BACKGROUND AND OBJECTIVE: In oncology, 18-fluorodeoxyglucose (18F-FDG) positron emission tomography (PET) / computed tomography (CT) is widely used to identify and analyse metabolically-active tumours. The combination of the high sensitivity and specificity from 18F-FDG PET and the high resolution from CT makes accurate assessment of disease status and treatment response possible. Since cancer is a systemic disease, whole-body imaging is of high interest. Moreover, whole-body metabolic tumour burden is emerging as a promising new biomarker predicting outcome for innovative immunotherapy in different tumour types. However, this comes with certain challenges such as the large amount of data for manual reading, different appearance of lesions across the body and cumbersome reporting, hampering its use in clinical routine. Automation of the reading can facilitate the process, maximise the information retrieved from the images and support clinicians in making treatment decisions.
METHODS: This work proposes a fully automated system for lesion detection and segmentation on whole-body 18F-FDG PET/CT. The novelty of the method stems from the fact that the same two-step approach used when manually reading the images was adopted, consisting of an intensity-based thresholding on PET followed by a classification that specifies which regions represent normal physiological uptake and which are malignant tissue. The dataset contained 69 patients treated for malignant melanoma. Baseline and follow-up scans together offered 267 images for training and testing.

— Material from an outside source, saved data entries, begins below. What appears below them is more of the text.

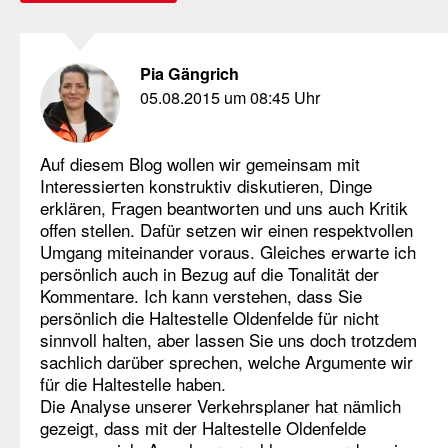
Pia Gängrich
05.08.2015 um 08:45 Uhr
Auf diesem Blog wollen wir gemeinsam mit
Interessierten konstruktiv diskutieren, Dinge
erklären, Fragen beantworten und uns auch Kritik
offen stellen. Dafür setzen wir einen respektvollen
Umgang miteinander voraus. Gleiches erwarte ich
persönlich auch in Bezug auf die Tonalität der
Kommentare. Ich kann verstehen, dass Sie
persönlich die Haltestelle Oldenfelde für nicht
sinnvoll halten, aber lassen Sie uns doch trotzdem
sachlich darüber sprechen, welche Argumente wir
für die Haltestelle haben.
Die Analyse unserer Verkehrsplaner hat nämlich
gezeigt, dass mit der Haltestelle Oldenfelde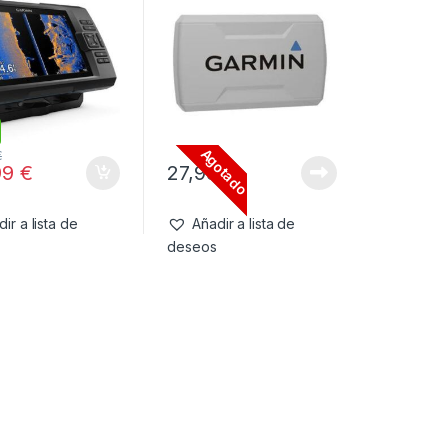
Agotado
€
99
€
27,99
€
ir a lista de
Añadir a lista de
deseos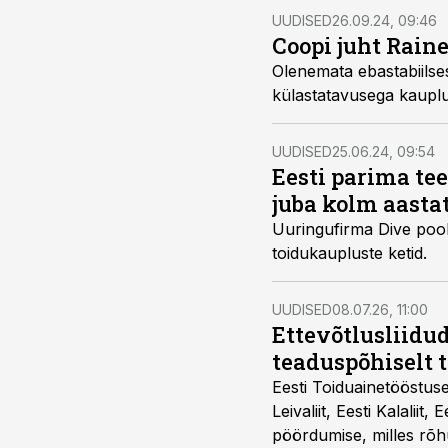
UUDISED
26.09.24, 09:46
Coopi juht Raine
Olenemata ebastabiilse
külastatavusega kauplu
UUDISED
25.06.24, 09:54
Eesti parima te
juba kolm aastat
Uuringufirma Dive poolt
toidukaupluste ketid.
UUDISED
08.07.26, 11:00
Ettevõtlusliidud
teaduspõhiselt 
Eesti Toiduainetööstus
Leivaliit, Eesti Kalaliit,
pöördumise, milles rõh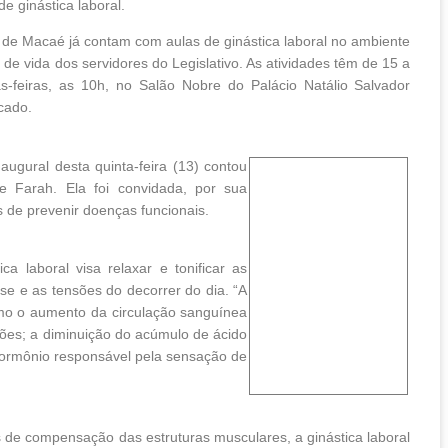
e ginástica laboral.
de Macaé já contam com aulas de ginástica laboral no ambiente
de vida dos servidores do Legislativo. As atividades têm de 15 a
feiras, as 10h, no Salão Nobre do Palácio Natálio Salvador
icado.
naugural desta quinta-feira (13) contou
e Farah. Ela foi convidada, por sua
s de prevenir doenças funcionais.
ca laboral visa relaxar e tonificar as
esse e as tensões do decorrer do dia.
“A
omo o aumento da circulação sanguínea
ões; a diminuição do acúmulo de ácido
 hormônio responsável pela sensação de
de compensação das estruturas musculares, a ginástica laboral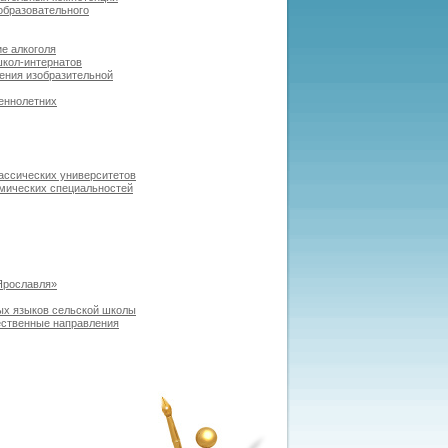
образовательного
е алкоголя
школ-интернатов
ения изобразительной
еннолетних
ассических университетов
омических специальностей
Ярославля»
ых языков сельской школы
ественные направления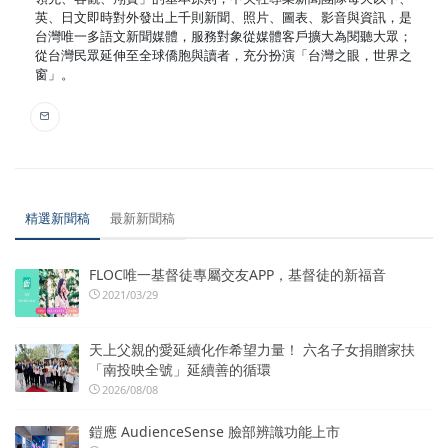
英、日文即時對外發出上千則新聞、照片、圖表、影音與資訊，是
台灣唯一多語文新聞媒體，服務對象從媒體客戶擴大為閱聽大眾；
從台灣民眾延伸至全球僑胞與讀者，充分扮演「台灣之眼，世界之
窗」。
精選新聞稿
最新新聞稿
FLOC唯一基督徒專屬交友APP，基督徒的新福音
2021/03/29
天上父親的愛延續化作希望力量！ 六名子女捐贈家扶
「南投映全號」延續善的循環
2026/08/08
鎧應 AudienceSense 臉部辨識功能上市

RESULTS: On an unseen dataset of 53 PET/CT images, a median F1-score of 0.7500 was achieved with, on average, 1.566 false positive lesions per scan. Metabolically-active tumours were segmented with a median dice score of 0.8493 and absolute volume difference of 0.2986 ml.
CONCLUSIONS: The proposed fully automated method for the segmentation and detection of metabolically-active lesions on whole-body 18F-FDG PET/CT achieved competitive results. Moreover, it was compared to a direct segmentation approach which it outperformed for all metrics.